高学歴な男性と低学歴な女性が結婚する例は多いが、高学歴な女性が低学歴な男性と結婚する例は滅多にない

 

 こんな情報を提示されたとする。これは客観的な事実だ。確定したことだ。

 

 だが、何故、こんな事実が成り立つのか、ということを考えるとき、そこには不確定性の闇が広がっている。

 

 ミソジニー女性嫌悪)に囚われた者は、「女が高学歴の男にしか目を向けないからだ。女はあさましい、身の程をわきまえろ」と言うだろう。

 

 一方で、ラディカル・フェミニスト(女性優遇論者)は、「男が低学歴の女にしか目を向けないからだ。男は自分より弱い者が好きなサディストだ」と言うだろう。

 

 どちらも不確定性の闇に彼らが「見出した」答えだ。彼ら自身のエゴの投影だ。そして何より恐ろしいのは、彼らが自らのその答えを自分自身が「見出した」ことに気づけていない点だ。彼らは自分の答えを「そこにあった」と錯覚している。

 

 この錯覚のために、彼らは無意識のうちに自身のエゴを他者に押し付けることとなる

 

 自分の主観的な解釈だと分かっていれば他者に主観を押し付けないよう弁えることができる。しかし、その答えが自身のエゴとは関係なく、客観的な事実だと思い込んでしまったならば、そうはいかない。

 

 世界中の誰もが、同じ考えを共有しなければならないと思ってしまうだろう。
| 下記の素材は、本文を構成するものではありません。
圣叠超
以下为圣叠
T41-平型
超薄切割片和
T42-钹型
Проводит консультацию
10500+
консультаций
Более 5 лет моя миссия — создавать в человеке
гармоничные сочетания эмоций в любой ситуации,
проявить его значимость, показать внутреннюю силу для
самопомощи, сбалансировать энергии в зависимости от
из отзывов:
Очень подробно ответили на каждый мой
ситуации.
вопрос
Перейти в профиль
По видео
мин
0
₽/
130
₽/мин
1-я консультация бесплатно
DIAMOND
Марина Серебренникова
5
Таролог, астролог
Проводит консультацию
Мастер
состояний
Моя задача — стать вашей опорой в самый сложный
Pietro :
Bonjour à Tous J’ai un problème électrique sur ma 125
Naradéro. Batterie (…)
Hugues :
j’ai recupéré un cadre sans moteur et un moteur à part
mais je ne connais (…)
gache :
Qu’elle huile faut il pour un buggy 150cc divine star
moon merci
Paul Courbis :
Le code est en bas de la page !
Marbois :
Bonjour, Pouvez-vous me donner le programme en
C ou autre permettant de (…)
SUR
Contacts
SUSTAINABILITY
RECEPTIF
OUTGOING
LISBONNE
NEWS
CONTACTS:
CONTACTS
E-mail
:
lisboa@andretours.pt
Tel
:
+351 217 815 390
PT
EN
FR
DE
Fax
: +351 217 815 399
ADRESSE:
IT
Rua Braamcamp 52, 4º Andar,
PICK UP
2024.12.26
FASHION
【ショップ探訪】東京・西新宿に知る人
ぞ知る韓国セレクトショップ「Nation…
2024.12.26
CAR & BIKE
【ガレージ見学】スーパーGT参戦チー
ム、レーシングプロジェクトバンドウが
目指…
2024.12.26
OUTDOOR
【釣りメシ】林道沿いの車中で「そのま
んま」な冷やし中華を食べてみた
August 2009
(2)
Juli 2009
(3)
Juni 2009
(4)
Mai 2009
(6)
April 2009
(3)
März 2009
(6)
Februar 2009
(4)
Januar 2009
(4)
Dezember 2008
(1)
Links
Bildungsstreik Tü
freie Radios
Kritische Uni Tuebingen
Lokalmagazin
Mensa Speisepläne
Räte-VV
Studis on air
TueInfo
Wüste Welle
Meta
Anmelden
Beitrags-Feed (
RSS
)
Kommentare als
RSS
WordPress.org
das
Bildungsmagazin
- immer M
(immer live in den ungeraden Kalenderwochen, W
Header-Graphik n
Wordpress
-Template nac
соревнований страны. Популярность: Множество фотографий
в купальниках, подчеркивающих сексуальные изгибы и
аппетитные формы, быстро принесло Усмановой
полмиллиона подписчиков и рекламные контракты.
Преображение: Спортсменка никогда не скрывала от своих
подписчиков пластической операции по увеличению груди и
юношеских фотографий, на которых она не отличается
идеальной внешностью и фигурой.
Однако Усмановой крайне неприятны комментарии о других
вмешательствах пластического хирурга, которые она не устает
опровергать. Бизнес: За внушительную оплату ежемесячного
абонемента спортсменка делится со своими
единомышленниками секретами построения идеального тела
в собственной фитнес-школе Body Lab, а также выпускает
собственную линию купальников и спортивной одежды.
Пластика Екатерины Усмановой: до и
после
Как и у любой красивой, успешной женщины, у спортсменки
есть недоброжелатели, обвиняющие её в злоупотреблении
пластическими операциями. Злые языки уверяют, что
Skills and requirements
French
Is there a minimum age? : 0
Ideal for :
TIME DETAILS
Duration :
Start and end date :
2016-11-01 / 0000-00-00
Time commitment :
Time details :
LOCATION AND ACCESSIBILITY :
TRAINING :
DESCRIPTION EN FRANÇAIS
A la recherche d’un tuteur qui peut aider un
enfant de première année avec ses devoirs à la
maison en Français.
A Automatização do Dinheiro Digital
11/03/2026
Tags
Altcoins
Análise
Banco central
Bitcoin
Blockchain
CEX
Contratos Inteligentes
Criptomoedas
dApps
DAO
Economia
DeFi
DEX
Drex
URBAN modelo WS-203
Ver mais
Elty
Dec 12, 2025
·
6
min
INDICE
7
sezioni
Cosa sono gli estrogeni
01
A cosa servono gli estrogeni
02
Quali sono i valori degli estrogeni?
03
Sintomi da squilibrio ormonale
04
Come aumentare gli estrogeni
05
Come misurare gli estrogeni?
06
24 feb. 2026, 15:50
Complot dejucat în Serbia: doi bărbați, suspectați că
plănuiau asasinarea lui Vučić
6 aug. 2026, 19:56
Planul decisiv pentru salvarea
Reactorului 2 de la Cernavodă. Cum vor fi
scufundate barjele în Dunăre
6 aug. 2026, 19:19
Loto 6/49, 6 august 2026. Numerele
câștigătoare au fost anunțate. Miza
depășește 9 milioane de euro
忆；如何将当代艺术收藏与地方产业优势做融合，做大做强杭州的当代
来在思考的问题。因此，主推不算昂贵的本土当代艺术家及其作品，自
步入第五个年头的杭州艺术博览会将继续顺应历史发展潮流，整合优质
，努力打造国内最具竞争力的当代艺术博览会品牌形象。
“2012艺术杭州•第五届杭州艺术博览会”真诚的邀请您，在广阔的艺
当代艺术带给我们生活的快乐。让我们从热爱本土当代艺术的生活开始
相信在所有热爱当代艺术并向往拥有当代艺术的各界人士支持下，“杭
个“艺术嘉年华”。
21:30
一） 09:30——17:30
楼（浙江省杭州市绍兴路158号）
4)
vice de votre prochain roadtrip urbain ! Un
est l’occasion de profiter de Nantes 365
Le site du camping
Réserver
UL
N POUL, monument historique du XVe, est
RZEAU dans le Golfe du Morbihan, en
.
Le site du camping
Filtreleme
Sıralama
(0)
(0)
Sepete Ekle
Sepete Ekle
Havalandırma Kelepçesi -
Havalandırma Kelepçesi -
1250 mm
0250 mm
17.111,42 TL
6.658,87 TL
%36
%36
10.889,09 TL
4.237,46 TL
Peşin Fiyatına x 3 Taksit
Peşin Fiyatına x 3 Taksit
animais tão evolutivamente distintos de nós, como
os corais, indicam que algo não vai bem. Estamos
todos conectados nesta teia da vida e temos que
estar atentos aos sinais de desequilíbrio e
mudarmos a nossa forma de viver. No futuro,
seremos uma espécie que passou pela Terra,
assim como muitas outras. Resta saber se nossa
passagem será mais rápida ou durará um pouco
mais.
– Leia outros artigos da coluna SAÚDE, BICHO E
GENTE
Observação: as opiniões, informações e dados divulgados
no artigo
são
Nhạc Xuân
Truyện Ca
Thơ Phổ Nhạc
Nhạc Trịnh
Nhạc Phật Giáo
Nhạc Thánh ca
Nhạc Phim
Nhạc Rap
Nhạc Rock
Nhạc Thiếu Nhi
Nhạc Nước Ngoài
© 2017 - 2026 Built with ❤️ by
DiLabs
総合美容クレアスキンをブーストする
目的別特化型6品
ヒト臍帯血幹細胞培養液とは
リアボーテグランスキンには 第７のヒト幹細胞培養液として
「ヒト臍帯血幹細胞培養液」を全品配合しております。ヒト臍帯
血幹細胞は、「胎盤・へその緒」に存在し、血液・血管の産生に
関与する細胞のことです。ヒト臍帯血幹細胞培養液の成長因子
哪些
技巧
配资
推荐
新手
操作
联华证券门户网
共鳴しない者は、啓蒙するか排除するべきだと思ってしまうだろう。その考えがエゴにまみれた主観的な解釈に過ぎないというのに関わらず。

 

 それが闇に呑まれるということなのだと思う

 

闇との付き合い方

 

 どれだけ科学が発展し、どれだけ哲学が真理の追究を押し進めたところで、不確定性の闇は永遠につきまとう。闇とは決して手をきることができない。闇は、うまく付き合っていかなければいけない相手だ。

 

 しかし、人間は本能的に闇=不確定性を忌避する。何故、人が占いを愛するかというと不確定性を少しでも排除したいからだ。

 

 「気味の悪さ」という感覚には不確定性への嫌悪が潜んでいる場合が多い。たとえばバットマンジョーカーに感じる気味の悪さは行動基準が理解不能で何をしでかすか分からないところからきている。もしジョーカーが単純に金で動く存在だったらあそこまでの瘴気を醸し出すことはなかっただろう。

 

 人は闇を排除したがる。それはいい。正しい手続きで排除するのであれば。しかし、そこにあるはずの闇に気付いていないだけ、あるいは見なかったことにしただけなのに、「闇なんてないさ」と開き直ってしまうことは危険だと思う。

 

 カルト宗教に抗議しようとしてそのまま信者になってしまうような人は、闇の存在に気付いてこなかった、または見ないことにしてきた人で、闇との適切な関わり方を知らない人がほとんどなのだろう。

 

 大事なのは、闇を視界から排除することではない。そこにある闇の存在を認識すること、その時、自分が闇を見つめていることに自覚的であること、そして闇を見つめている自分を見つめること(自身が抱えるバイアスを十分に把握すること)だ

 

 時には積極的に闇と関わらなければならない時もあるだろう。闇に何かを見出すこと自体は悪ではない。闇に何かを見出すことを一切止めてしまうなら、あらゆる可能性は閉ざされるし、何も新しいものは生まれてこなくなってしまう。仮説を立てることが許されない世界はどうなってしまうのか想像してみればいい。

 

 だから、闇に何かを見出すことを否定する必要は全くない。ただ、見出したものに関して「あくまで見出したに過ぎない」という自覚は常に持ち続けなければならないし、決して、最初からそこにあったと錯覚してはならない*1

 

 それが闇に呑まれないための鉄則だと思う。

 

*1:もちろんこの記事の内容に関しても。